During the early weeks of the pandemic, I saw raw data used by people who seemed to want to minimize the seriousness of the pandemic, either by focusing on trying to characterize the mortality rates as being lower than projected or in other ways minimizing the potential impact of the pandemic. The point seemed to be to justify a public policy position that would have involved doing nothing and letting COVID-19 spread unchecked through our communities. We only get to run the experiment once in real-life scenarios like this one, so we very much know what happens when we respond as we did last year, because we live in that world. We don’t know what would have happened if we’d done absolutely nothing and we don’t know what would have happened if we locked things down more tightly. But now, here we sit, with 550,000+ fewer people alive in our country due to the pandemic. There is something very democratic about questioning experts, and it feels like this tendency is a cultural norm. What I struggle with is how we resolve disagreement about these points if quoting an expert doesn’t have more weight than the opinion of my random internet friend from the last paragraph. How do we end up doing anything other than talking over each other until one of us gets tired, gives up, and goes home? I’m not sure, and also tired. That appears to have gotten us into a ridiculous confirmation bias loop, where experts draw conclusions that are unpopular with some, so that group finds another person drawing different conclusions from the same data set, but in alignment with conclusions they prefer, then expect those conclusions to be given equal weight to the conclusions of experts. Regardless of personal beliefs regarding public policy decisions, one thing has become clear: it is the case that a small percentage of an enormous number still turns out to be a very large number. There are certainly cognitive biases at play. The lesson I take from the early pandemic data conversation is that people with zero expertise in epidemiology will not draw as effective conclusions from that raw data as people with expertise in epidemiology will. Both groups will draw mistaken conclusions, because science is able to adjust as it gets better information and draw better conclusions… but discounting the experts in favor of some random YouTube video with a different take is not an effective way to source data.

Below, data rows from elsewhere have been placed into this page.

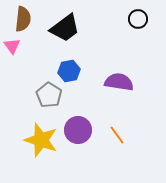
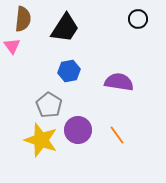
black trapezoid: rotated 20 degrees counterclockwise
gray pentagon: moved 10 px down
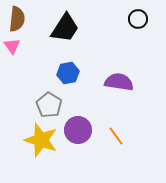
brown semicircle: moved 6 px left
blue hexagon: moved 1 px left, 2 px down
orange line: moved 1 px left, 1 px down
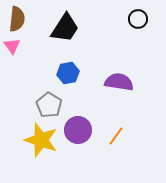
orange line: rotated 72 degrees clockwise
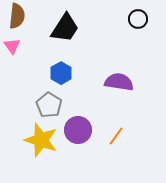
brown semicircle: moved 3 px up
blue hexagon: moved 7 px left; rotated 20 degrees counterclockwise
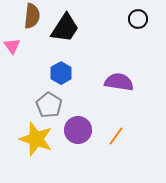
brown semicircle: moved 15 px right
yellow star: moved 5 px left, 1 px up
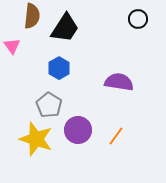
blue hexagon: moved 2 px left, 5 px up
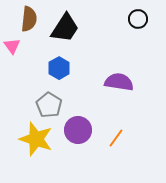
brown semicircle: moved 3 px left, 3 px down
orange line: moved 2 px down
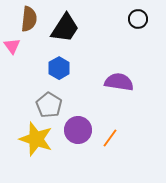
orange line: moved 6 px left
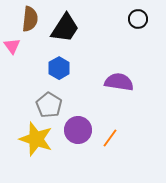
brown semicircle: moved 1 px right
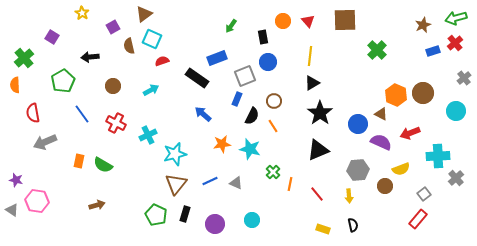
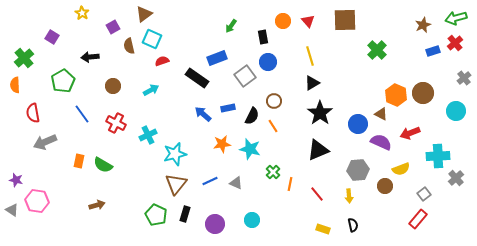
yellow line at (310, 56): rotated 24 degrees counterclockwise
gray square at (245, 76): rotated 15 degrees counterclockwise
blue rectangle at (237, 99): moved 9 px left, 9 px down; rotated 56 degrees clockwise
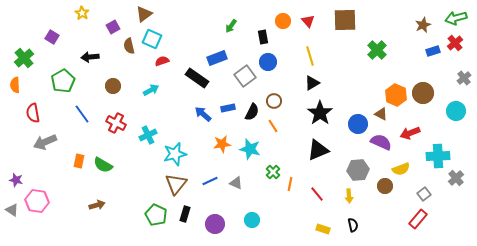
black semicircle at (252, 116): moved 4 px up
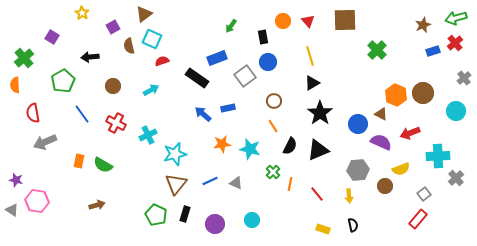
black semicircle at (252, 112): moved 38 px right, 34 px down
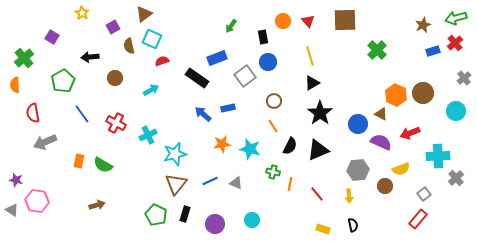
brown circle at (113, 86): moved 2 px right, 8 px up
green cross at (273, 172): rotated 32 degrees counterclockwise
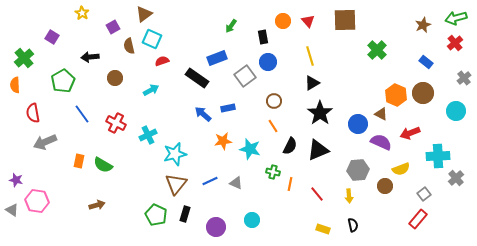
blue rectangle at (433, 51): moved 7 px left, 11 px down; rotated 56 degrees clockwise
orange star at (222, 144): moved 1 px right, 3 px up
purple circle at (215, 224): moved 1 px right, 3 px down
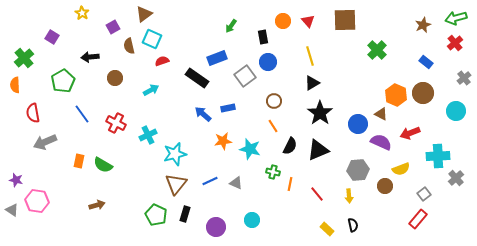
yellow rectangle at (323, 229): moved 4 px right; rotated 24 degrees clockwise
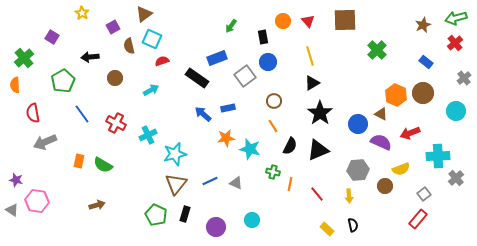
orange star at (223, 141): moved 3 px right, 3 px up
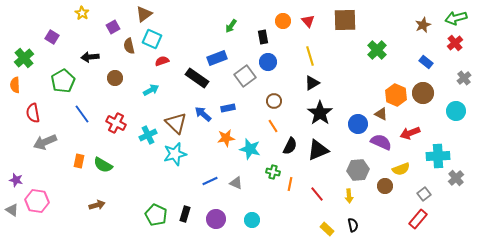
brown triangle at (176, 184): moved 61 px up; rotated 25 degrees counterclockwise
purple circle at (216, 227): moved 8 px up
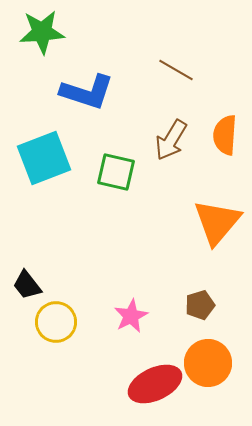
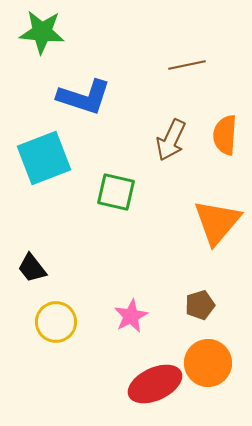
green star: rotated 9 degrees clockwise
brown line: moved 11 px right, 5 px up; rotated 42 degrees counterclockwise
blue L-shape: moved 3 px left, 5 px down
brown arrow: rotated 6 degrees counterclockwise
green square: moved 20 px down
black trapezoid: moved 5 px right, 17 px up
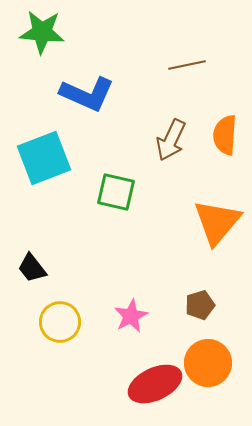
blue L-shape: moved 3 px right, 3 px up; rotated 6 degrees clockwise
yellow circle: moved 4 px right
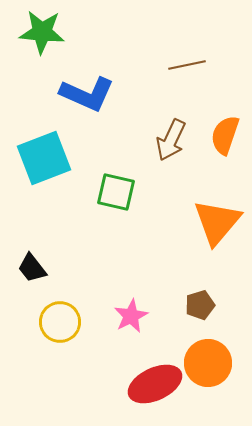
orange semicircle: rotated 15 degrees clockwise
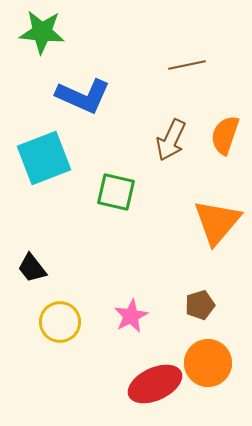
blue L-shape: moved 4 px left, 2 px down
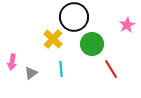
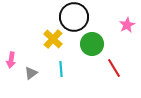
pink arrow: moved 1 px left, 2 px up
red line: moved 3 px right, 1 px up
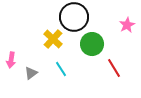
cyan line: rotated 28 degrees counterclockwise
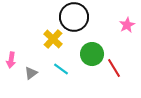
green circle: moved 10 px down
cyan line: rotated 21 degrees counterclockwise
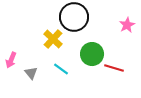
pink arrow: rotated 14 degrees clockwise
red line: rotated 42 degrees counterclockwise
gray triangle: rotated 32 degrees counterclockwise
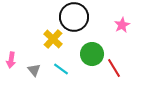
pink star: moved 5 px left
pink arrow: rotated 14 degrees counterclockwise
red line: rotated 42 degrees clockwise
gray triangle: moved 3 px right, 3 px up
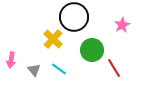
green circle: moved 4 px up
cyan line: moved 2 px left
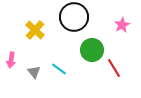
yellow cross: moved 18 px left, 9 px up
gray triangle: moved 2 px down
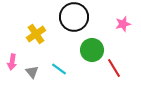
pink star: moved 1 px right, 1 px up; rotated 14 degrees clockwise
yellow cross: moved 1 px right, 4 px down; rotated 12 degrees clockwise
pink arrow: moved 1 px right, 2 px down
gray triangle: moved 2 px left
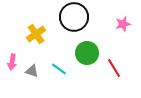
green circle: moved 5 px left, 3 px down
gray triangle: moved 1 px up; rotated 32 degrees counterclockwise
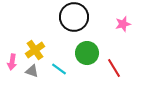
yellow cross: moved 1 px left, 16 px down
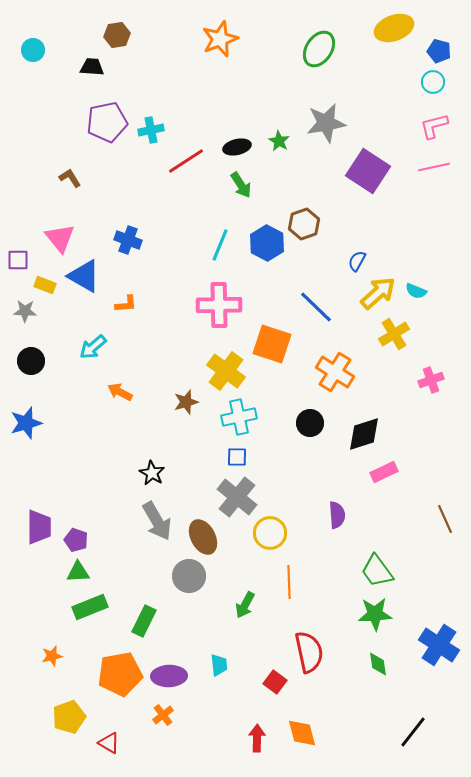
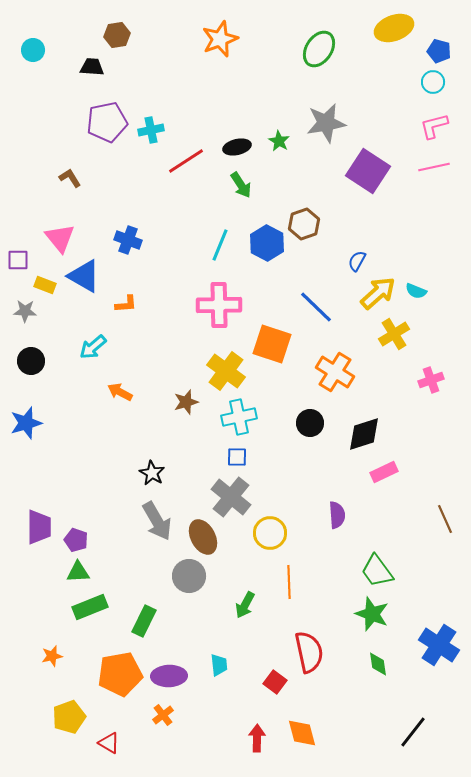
gray cross at (237, 497): moved 6 px left
green star at (375, 614): moved 3 px left; rotated 24 degrees clockwise
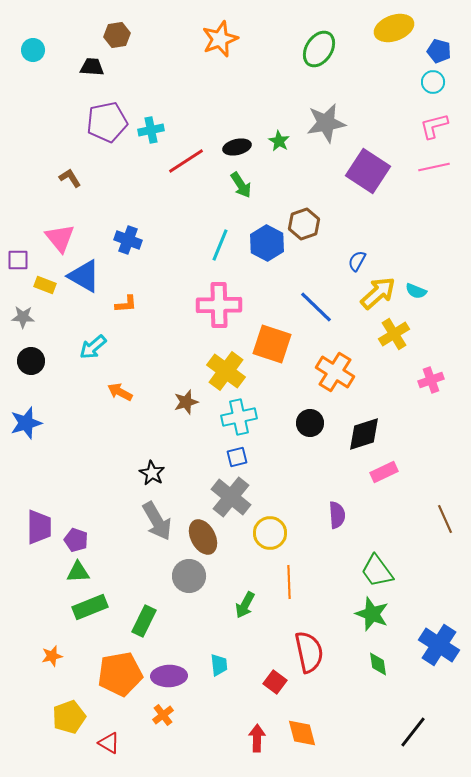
gray star at (25, 311): moved 2 px left, 6 px down
blue square at (237, 457): rotated 15 degrees counterclockwise
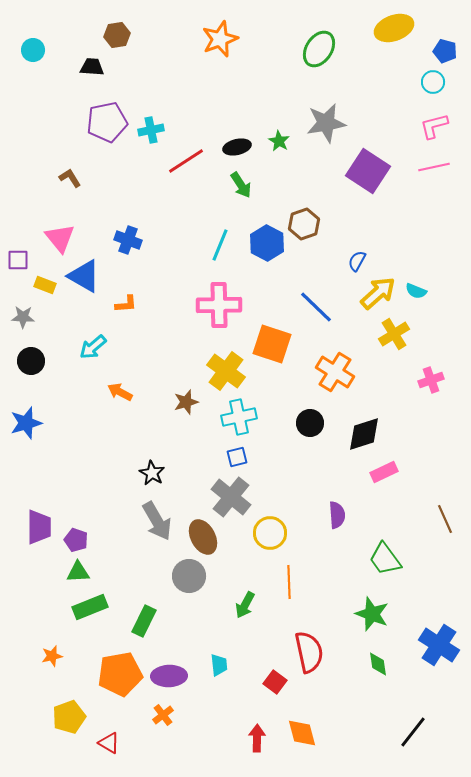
blue pentagon at (439, 51): moved 6 px right
green trapezoid at (377, 571): moved 8 px right, 12 px up
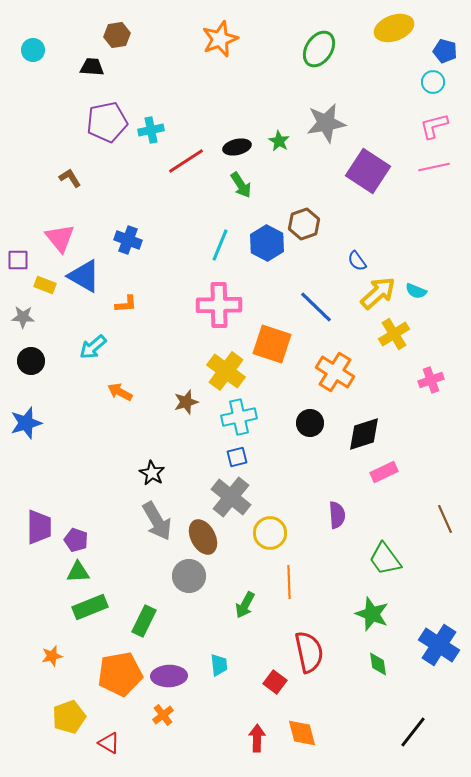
blue semicircle at (357, 261): rotated 65 degrees counterclockwise
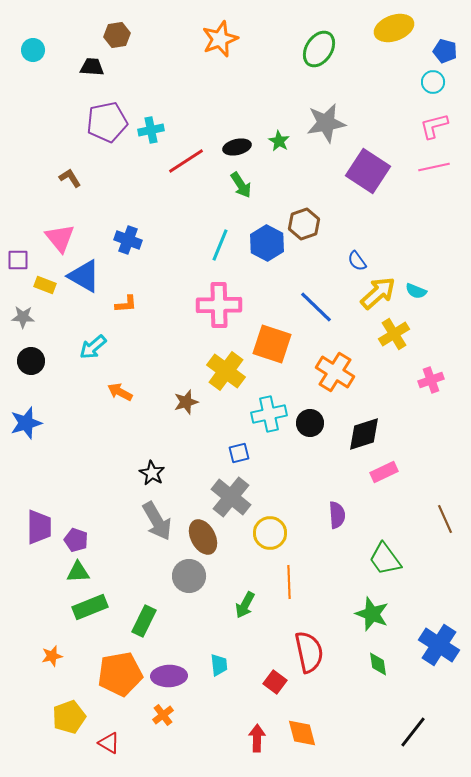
cyan cross at (239, 417): moved 30 px right, 3 px up
blue square at (237, 457): moved 2 px right, 4 px up
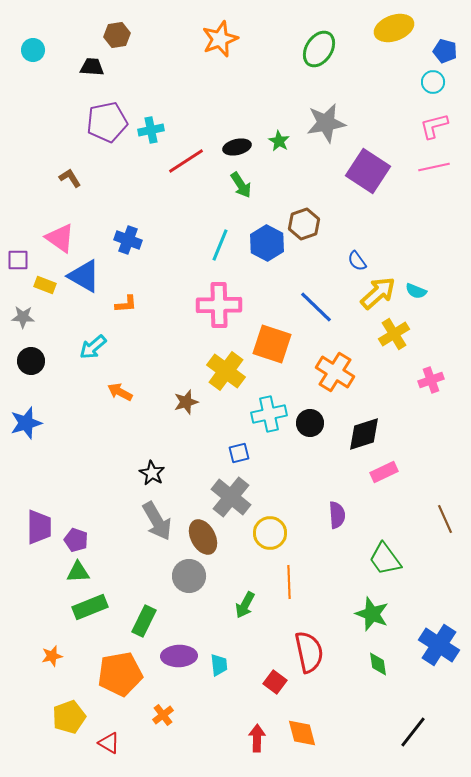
pink triangle at (60, 238): rotated 16 degrees counterclockwise
purple ellipse at (169, 676): moved 10 px right, 20 px up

If you aren’t sure where to start on tracking data back to its source or finding out what the correct number of, say, registered voters in the state of Wisconsin during the 2020 election, ask your local librarian. That’s our job… that’s what we are good at. We will get it for you and tell you where we found the number so that you can include it in your social media post. We hope it will go viral.

So: we’ve done where did the data come from?

I’ve got two more planned posts just on data:

Assessing infographics and graphs
What is being left out of what you are being shown, and does it matter?

Like I said at the outset, this could take a while. Thanks for continuing on this journey with me.

Yours in continued desire to crush mis/dis-information at its source: Kristin.